Start of Extracted material
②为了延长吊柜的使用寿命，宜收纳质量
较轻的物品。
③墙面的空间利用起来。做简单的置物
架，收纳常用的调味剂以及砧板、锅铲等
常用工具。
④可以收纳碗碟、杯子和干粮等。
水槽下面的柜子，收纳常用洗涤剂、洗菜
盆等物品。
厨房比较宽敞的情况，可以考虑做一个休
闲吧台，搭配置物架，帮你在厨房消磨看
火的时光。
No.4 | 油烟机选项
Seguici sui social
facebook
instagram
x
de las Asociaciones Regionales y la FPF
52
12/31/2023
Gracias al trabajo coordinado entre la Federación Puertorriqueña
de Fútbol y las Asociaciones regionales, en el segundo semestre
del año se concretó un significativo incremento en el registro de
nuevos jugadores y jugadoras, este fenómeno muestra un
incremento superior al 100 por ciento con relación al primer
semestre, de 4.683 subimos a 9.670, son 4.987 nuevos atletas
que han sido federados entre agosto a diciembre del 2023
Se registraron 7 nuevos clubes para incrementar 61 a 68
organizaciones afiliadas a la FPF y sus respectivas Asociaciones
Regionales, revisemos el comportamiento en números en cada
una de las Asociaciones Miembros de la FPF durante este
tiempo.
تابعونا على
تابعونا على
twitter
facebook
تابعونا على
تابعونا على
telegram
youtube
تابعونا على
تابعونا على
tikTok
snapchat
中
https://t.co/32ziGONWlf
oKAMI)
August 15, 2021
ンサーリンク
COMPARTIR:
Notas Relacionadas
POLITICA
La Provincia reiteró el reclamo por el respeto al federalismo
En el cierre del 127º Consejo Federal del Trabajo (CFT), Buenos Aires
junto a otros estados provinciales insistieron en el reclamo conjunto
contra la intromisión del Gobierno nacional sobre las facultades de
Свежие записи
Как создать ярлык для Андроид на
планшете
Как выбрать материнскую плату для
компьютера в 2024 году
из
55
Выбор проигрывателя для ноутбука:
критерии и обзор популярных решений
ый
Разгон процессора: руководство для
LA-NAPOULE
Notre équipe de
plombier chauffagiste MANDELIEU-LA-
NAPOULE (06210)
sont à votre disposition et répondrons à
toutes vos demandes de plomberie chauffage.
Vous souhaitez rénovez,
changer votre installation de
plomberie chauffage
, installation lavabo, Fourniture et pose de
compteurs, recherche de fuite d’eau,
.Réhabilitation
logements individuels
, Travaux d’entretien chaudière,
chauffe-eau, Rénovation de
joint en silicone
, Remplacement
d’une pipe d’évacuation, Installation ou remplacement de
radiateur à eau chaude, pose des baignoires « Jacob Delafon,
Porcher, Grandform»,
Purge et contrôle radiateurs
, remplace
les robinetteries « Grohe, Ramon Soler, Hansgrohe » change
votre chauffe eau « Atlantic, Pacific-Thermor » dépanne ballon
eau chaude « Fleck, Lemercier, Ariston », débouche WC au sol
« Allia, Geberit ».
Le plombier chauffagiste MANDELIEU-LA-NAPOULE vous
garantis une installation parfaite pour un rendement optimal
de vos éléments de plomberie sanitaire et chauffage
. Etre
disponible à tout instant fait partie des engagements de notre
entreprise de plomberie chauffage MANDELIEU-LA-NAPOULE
End of Extracted material
__Task to complete__
Count the lines above that contain "MANDELIEU", and give only the number.

__The completed task__
3